When I checked the information related to exercise physiology, I also found that in the early years, the academic community was indeed more inclined to the idea of "resting after a meal". It was believed that the blood supply to the gastrointestinal tract increased sharply after eating. At this time, exercise diverts blood supply to the muscles, which affects digestion and drags down exercise performance. However, in recent years, many new studies have also overturned some of the conclusions - if you only do very low-intensity activities such as slow walking, it will not compete with blood supply, but can promote gastrointestinal motility and help suppress the spike in blood sugar after a meal. It is especially suitable for people with high blood sugar.
Just like many colleagues in our office, after finishing the one-vegetarian rice set in the canteen at noon, they didn't feel full. They took 20 minutes during lunch break to go downstairs and walk around the campus twice. Not only did they not suffer from stomach discomfort when they came back, they didn't feel sleepy at work in the afternoon, and no one suffered from gastroptosis. When it comes to the risk of gastroptosis, it can only be caused by strenuous running and jumping immediately after long-term overeating. There is no need to worry about taking an occasional walk after a meal.

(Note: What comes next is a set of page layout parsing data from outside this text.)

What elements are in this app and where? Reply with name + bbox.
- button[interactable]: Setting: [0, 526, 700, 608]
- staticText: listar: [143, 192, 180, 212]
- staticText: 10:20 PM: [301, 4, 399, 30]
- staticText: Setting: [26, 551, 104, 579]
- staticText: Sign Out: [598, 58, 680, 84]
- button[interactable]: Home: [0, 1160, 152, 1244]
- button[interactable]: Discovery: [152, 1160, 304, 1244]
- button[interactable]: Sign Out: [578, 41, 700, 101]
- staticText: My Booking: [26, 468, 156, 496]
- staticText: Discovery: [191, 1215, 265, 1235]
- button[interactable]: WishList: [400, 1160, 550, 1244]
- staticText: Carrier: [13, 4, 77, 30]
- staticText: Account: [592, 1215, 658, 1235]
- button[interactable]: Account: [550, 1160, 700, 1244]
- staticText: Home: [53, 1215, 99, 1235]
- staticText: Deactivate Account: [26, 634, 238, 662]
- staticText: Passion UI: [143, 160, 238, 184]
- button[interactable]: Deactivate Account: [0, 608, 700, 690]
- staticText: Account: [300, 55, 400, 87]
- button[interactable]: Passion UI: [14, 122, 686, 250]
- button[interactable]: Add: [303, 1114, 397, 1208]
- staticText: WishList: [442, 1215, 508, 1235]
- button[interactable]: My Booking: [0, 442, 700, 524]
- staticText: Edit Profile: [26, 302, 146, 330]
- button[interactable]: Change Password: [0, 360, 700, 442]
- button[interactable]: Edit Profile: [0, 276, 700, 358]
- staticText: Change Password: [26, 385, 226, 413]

Of course, there are exceptions. For those who have chronic gastritis or gastroesophageal reflux, don’t stick to the general standards. It is best to wait 2 hours after a meal before moving. Otherwise, stomach acid will flow upward and cause burning and pain in the esophagus. If you plan to do high-intensity aerobics such as boxing exercises, interval running, and long-distance training, no matter how good your digestive function is, it is best to wait for more than 2 hours. Otherwise, the contents of your stomach will be swaying around while running, and it will be really embarrassing if you vomit in public without saying anything, and the pain will make you unable to straighten your back.
To put it bluntly, there is no need to waste time on this matter. Your own body feeling is more accurate than any unified standard. If you feel your stomach is still bloated after eating, just sit for a while before moving. If there is no burden, it will be okay to move early.